December 2nd, 2013 No comments
Cross-posted from the “we build our society” group on Facebook:
Sadly, it seems that most if not all of the progressives here want to deny what cannot be denied: that corporations exist only because they are made by acts of legislative power of Governments. They also want to deny that the special characteristics that Govt give to “corporations” are the very attributes that lead to harms to others/social ills that continually fuel more regulation of corporations by governments.

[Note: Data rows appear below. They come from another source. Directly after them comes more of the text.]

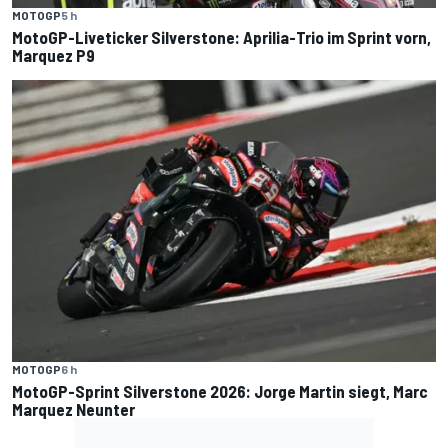
MOTOGP
5 h
MotoGP-Liveticker Silverstone: Aprilia-Trio im Sprint vorn,
Marquez P9
MOTOGP
6 h
MotoGP-Sprint Silverstone 2026: Jorge Martin siegt, Marc
Marquez Neunter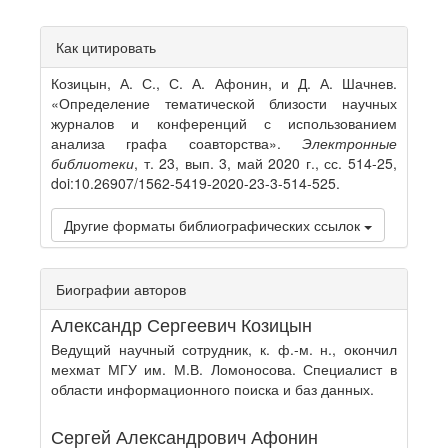
Article
Как цитировать
Details
Козицын, А. С., С. А. Афонин, и Д. А. Шачнев.
«Определение тематической близости научных
журналов и конференций с использованием
анализа графа соавторства».
Электронные
библиотеки
, т. 23, вып. 3, май 2020 г., сс. 514-25,
doi:10.26907/1562-5419-2020-23-3-514-525.
Другие форматы библиографических ссылок
Биографии авторов
Александр Сергеевич Козицын
Ведущий научный сотрудник, к. ф.-м. н., окончил
мехмат МГУ им. М.В. Ломоносова. Специалист в
области информационного поиска и баз данных.
Сергей Александрович Афонин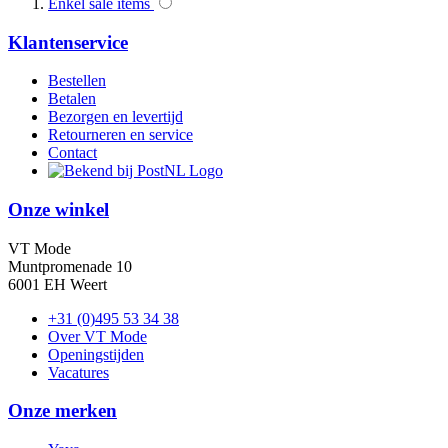
Enkel sale items
Klantenservice
Bestellen
Betalen
Bezorgen en levertijd
Retourneren en service
Contact
Onze winkel
VT Mode
Muntpromenade 10
6001 EH Weert
+31 (0)495 53 34 38
Over VT Mode
Openingstijden
Vacatures
Onze merken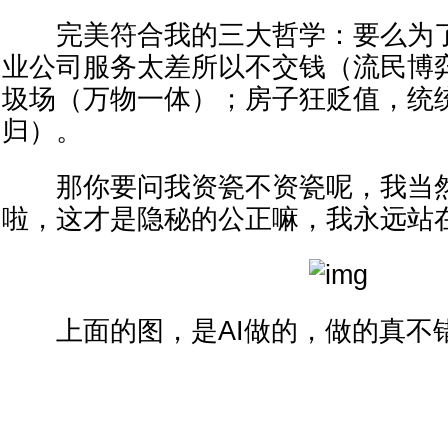
完美符合我的三大哲学：要么为了
业公司服务太差所以不交钱（流民博
圾场（万物一体）；房子狂贬值，统
归）。
那你要问我资瓷不资瓷呢，我当然
啦，这才是隐秘的公正嘛，我永远站
上面的图，是AI做的，做的真不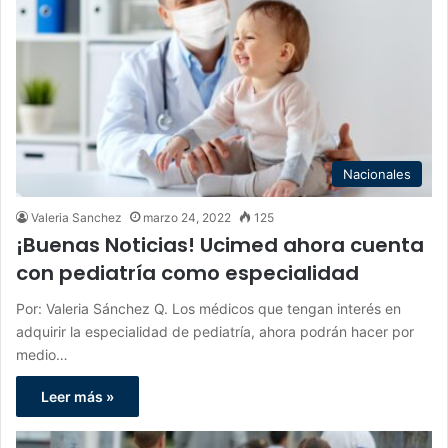
Nacionales
Valeria Sanchez
marzo 24, 2022
125
¡Buenas Noticias! Ucimed ahora cuenta
con pediatría como especialidad
Por: Valeria Sánchez Q. Los médicos que tengan interés en
adquirir la especialidad de pediatría, ahora podrán hacer por
medio…
Leer más »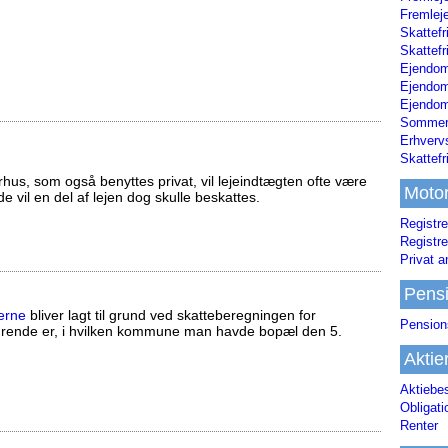
Fremleje
Skattefr
Skattefr
Ejendom
Ejendo
Ejendom
Sommerh
Erhverv
Skattef
us, som også benyttes privat, vil lejeindtægten ofte være
Moto
ælde vil en del af lejen dog skulle beskattes.
Registre
Registre
Privat a
Pens
erne
bliver lagt til grund ved skatteberegningen for
Pension
ørende er, i hvilken kommune man havde bopæl den 5.
Aktie
Aktiebe
Obligat
Renter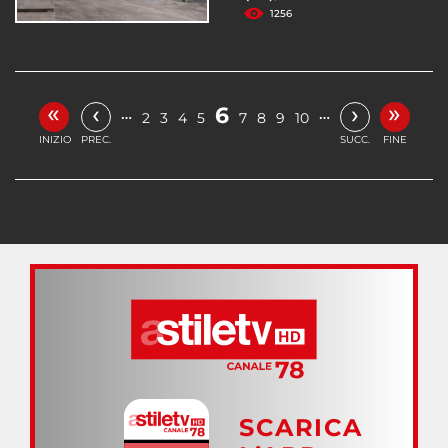
1256
«
»
‹
›
6
…
…
2
3
4
5
7
8
9
10
INIZIO
PREC.
SUCC.
FINE
SCARICA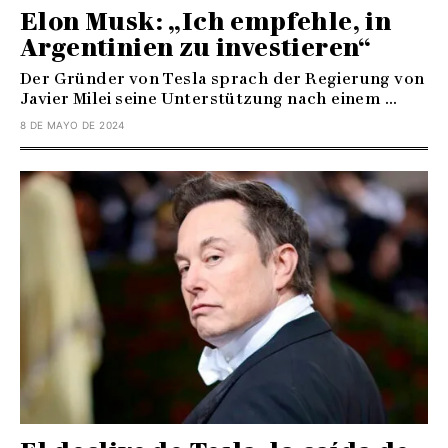
Elon Musk: „Ich empfehle, in
Argentinien zu investieren“
Der Gründer von Tesla sprach der Regierung von
Javier Milei seine Unterstützung nach einem ...
8 DE MAYO DE 2024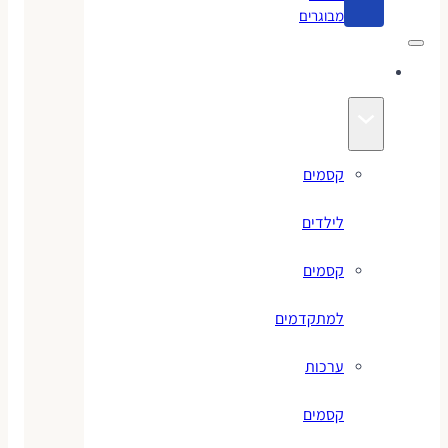
מבוגרים
קסמים
קסמים
לילדים
קסמים
למתקדמים
ערכות
קסמים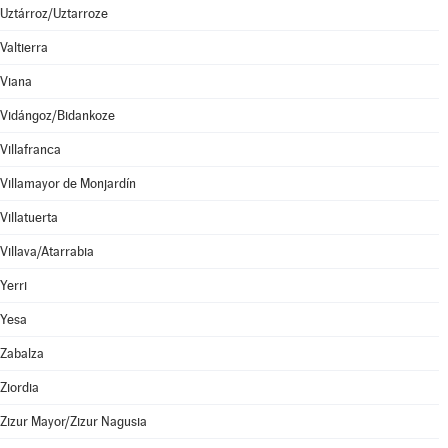
Uztárroz/Uztarroze
Valtierra
Viana
Vidángoz/Bidankoze
Villafranca
Villamayor de Monjardín
Villatuerta
Villava/Atarrabia
Yerri
Yesa
Zabalza
Ziordia
Zizur Mayor/Zizur Nagusia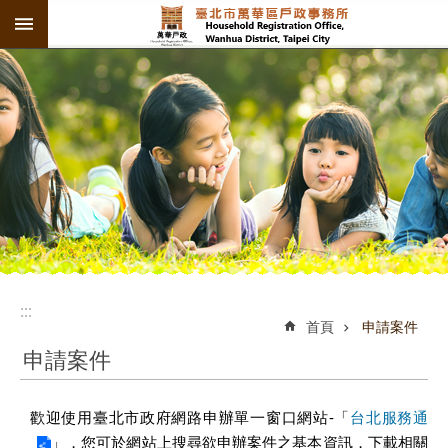
:::
跳到主要內容區塊
:::
:::
首頁
申請案件
申請案件
歡迎使用臺北市政府網路申辦單一窗口網站-「
台北服務通
」，您可於網站上搜尋欲申辦案件之基本資訊，下載相關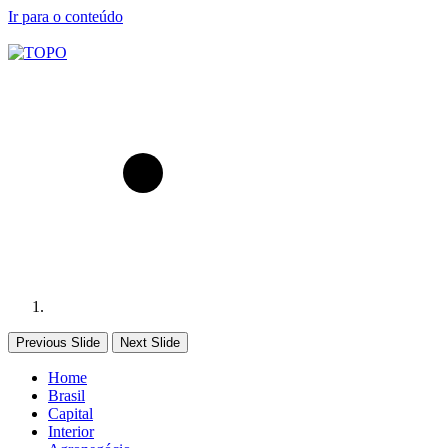
Ir para o conteúdo
Previous Slide
Next Slide
Home
Brasil
Capital
Interior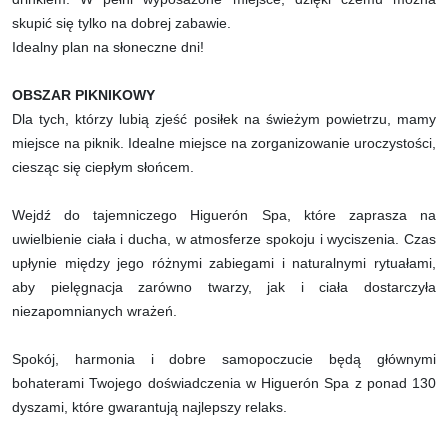
skupić się tylko na dobrej zabawie.
Idealny plan na słoneczne dni!
OBSZAR PIKNIKOWY
Dla tych, którzy lubią zjeść posiłek na świeżym powietrzu, mamy
miejsce na piknik. Idealne miejsce na zorganizowanie uroczystości,
ciesząc się ciepłym słońcem.
Wejdź do tajemniczego Higuerón Spa, które zaprasza na
uwielbienie ciała i ducha, w atmosferze spokoju i wyciszenia. Czas
upłynie między jego różnymi zabiegami i naturalnymi rytuałami,
aby pielęgnacja zarówno twarzy, jak i ciała dostarczyła
niezapomnianych wrażeń.
Spokój, harmonia i dobre samopoczucie będą głównymi
bohaterami Twojego doświadczenia w Higuerón Spa z ponad 130
dyszami, które gwarantują najlepszy relaks.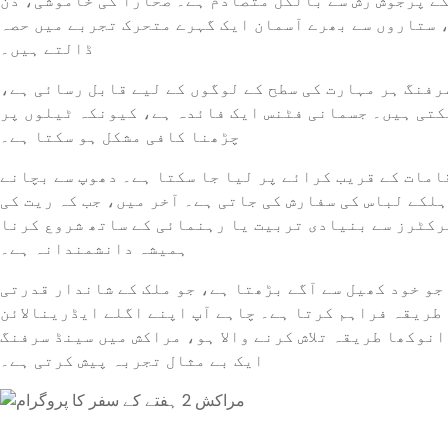
ے پُرجوش رش سے بالکل متصادم ہے۔ صحارا کی خاموشی، دن
، ستاروں سے بھرے آسمان ایک گہرے متحرک تجربے میں حصہ
ڈالتے ہیں۔
رفنگ ہر مہارت کی سطح کے لوگوں کے لیے قابل رسائی ہے،
تی ہیں۔ جسمانی فٹنس ایک فائدہ ہے، کیونکہ ٹیلوں پر
چڑھنا کافی مشکل ہو سکتا ہے۔
امات کے قریب کرائے پر لیا جا سکتا ہے۔ دھوپ سے بچانے
ہلکے لباس کی سفارش کی جاتی ہے۔ آخر میں، جب کہ ریت کی
رکٹرز سے بنیادی تربیت یا رہنمائی کے ساتھ شروع کرنا
ہمیشہ دانشمندانہ ہے۔
و خود کھیل سے آگے بڑھتا ہے، جو ملک کے شاندار قدرتی
طریقہ فراہم کرتا ہے۔ چاہے آپ اپنے اگلے ایڈرینالائن
 انوکھا طریقہ تلاش کرنے والا ہو، مراکش میں سینڈ سرفنگ
ایک بے مثال تجربہ پیش کرتی ہے۔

It’s hard to discern why they have these views–perhaps, because they are so ingrained in seeing Govt as their sole savior in fighting against corporate Frankensteins–but they are clearly incorrect, as a legal and historical matter.

Be that as it may, as a matter of understanding and attacking the roots of our problems, it behooves progressives to investigate and understand how government and corporations shape the incentives and influence the behavior of the people who find themselves within them.

Not only do corporations exist only because of Govt, but it is clear that the reasons why corporations play such negative roles in society and have corrupted Govt are their state-granted characteristics that would NOT exist in a “free market”. Sole proprietorships, partnerships, associations and co-operatives do NOT have #LimitedLiability, unlimited lives, unlimited purposes, and the businesses do not have legal entity status different from the owners.

Fixing our society requires fixing corporations; here are some useful reads:
http://reclaimdemocracy.org/corporate-accountability…/
http://www.thirdworldtraveler.com/…/Hx_Corporations_US
https://www.amacad.org/…/13_spring_daedalus_GomorySylla
http://tokyotom.freecapitalists.org/?s=limited+liability

The fact that now corporations are easily made does not alter their essential nature as creations by Governments. But even if you want to play that game, the fact remains that to fix our problems we need to reform the building blocks of heavily Govt-influenced “capitalism”. If we don’t we are simply disempowering ourselves, while growing a fascist, job-destroying corporate police state.